しかし、主イエスは、逆に彼らに尋ねられます。(24-25ab)
主は、洗礼者ヨハネのバプテスマ(洗礼)の権威について質問されました。そのことによって、間接的にご自身の権威を示そうとされたのです。
それを聞いた祭司長たちは、論じ合います。(25cd-26)
もし、自分たちがヨハネのバプテスマの権威は、「天から」(すなわち神から)と答えれば、ヨハネは主イエスの先駆者なので、主が神からのメシア(救い主)であることを認めることになります。(25cd)
反対に、ヨハネの働きを「人から出た」(神からのものでない)とすると群衆の怒りをかうことになります。(26a)
人々はヨハネを神からの預言者と信じていたからです。 (26b)
祭司長たちは答えに窮(きゅう)し、「分かりません」と返事をしました。(27a)
それを聞かれた主イエスも、ご自身の権威のよりどころについて答えられませんでした。(27bc)
彼らは、ヨハネのことばや証しに耳を傾けようとしませんでした。そのような彼らに主は真実を語ろうとはなさらなかったのです。
2、思い直して(悔い改めて)、神の国へ
続いて、主イエスは「二人の息子のたとえ」を話されます。(28-30)
そして、祭司長たちに尋ねられました。(31a)
主に対して心を閉ざしていた彼らも、語られたたとえの巧みさに、「兄です」と口を開かずにはいられませんでした。(31bc)
それは結論的には、自分たち自身の罪を認めることになることばでした。
最初、ぶどう園に行くことを拒み、父を悲しませた兄息子でしたが、「後になって思い直し、出かけて行き」ました。(28c-29) そこで働いたのです。
「取税人や遊女たち」(31f)はこの兄にたとえられています。そして、「ある人」(父)(28)は神様のたとえです。
主イエスは彼らの方が「…先に神の国に入ります。」と言われます。(31def)
彼らは、ヨハネの示した「義の道」(32a)、悔い改めの教えを受け入れ、ヨハネが証しした主イエスに従いました。
反対に、一度は行くことを承諾しながらも実際には行かなかった弟息子(30)は、神様に従わない祭司長たち(ユダヤ教指導者たち)の姿を示しています。
彼らは、表面的には宗教的敬虔さを装いながら心は神様から離れていました。(マタイの福音書15章8節p30)

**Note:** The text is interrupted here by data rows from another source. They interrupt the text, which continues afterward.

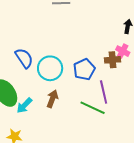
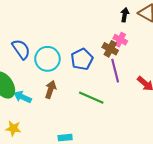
brown cross: (113, 60) -> (110, 49), turned 35
purple line: (104, 92) -> (115, 71), moved
cyan arrow: (24, 105) -> (22, 97), turned 72

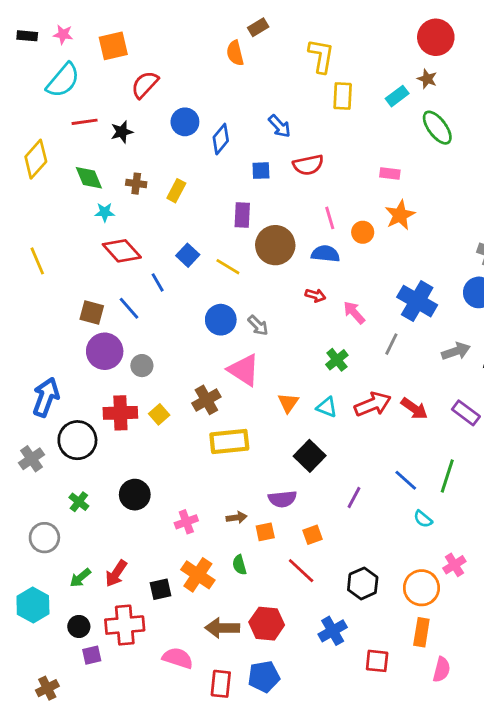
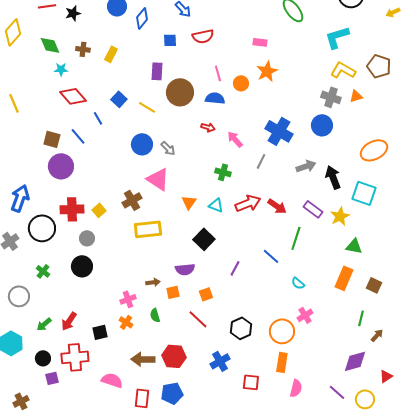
green cross: (337, 360) -> (223, 172), turned -35
gray circle: (142, 366) -> (87, 238), moved
green line: (447, 476) -> (296, 238), moved
cyan semicircle: (423, 519) -> (298, 283), moved
pink cross: (186, 522) -> (128, 299), moved
orange cross: (198, 575) -> (126, 322), size x0.6

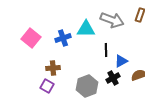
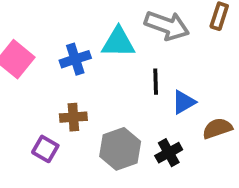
brown cross: (53, 68) -> (73, 117), moved
black cross: (113, 78) -> (169, 153), moved

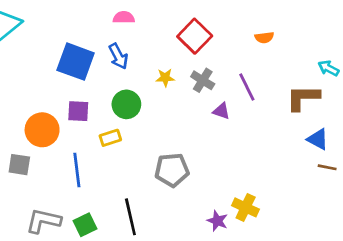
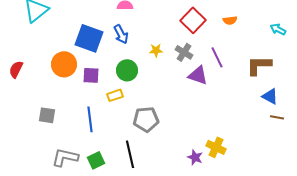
red square: (195, 36) -> (193, 20), moved
cyan arrow: (328, 68) -> (278, 29), moved
purple triangle: (221, 111) -> (198, 75), size x1.5
orange circle: (42, 130) -> (64, 64), moved
gray pentagon: (172, 170) -> (146, 119), moved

彼らはヨハネのことばに耳を傾けず、悔い改めようとしませんでした。(32)
このとき、主イエスは、彼らも神の国に入ることを願われ、招いておられたのです。(31f)
しかし、彼らはそれに応じようとせず、かえって主に対する敵意を増していきました。
結 論) 主イエスは、神のもとから来られた救い主です。
主が十字架で死なれ、復活された後、弟子たちにご自身の権威(神からの権威)を宣言されました。(マタイの福音書28章18-20節p64)
今も、主イエスはすべての人が悔い改め、神のみもとに立ち帰ることを願って、一人ひとりに語りかけ、招いておられます。
自分の罪が示されたときは、悔い改めて、十字架の主を仰ぎましょう。
最初は、ユダヤ教指導者たちは、主イエスに問いかけていましたが、その後、逆に主イエスに問いかけられました。 (24ab)
主イエスが彼らに問いかけられたように、今も神様と主は私たちの心に聖書のみことばを通して語りかけ、問いかけておられます。
主のことばを聞き取り、応答しつつ、主に従う歩みを続けてまいりましょう。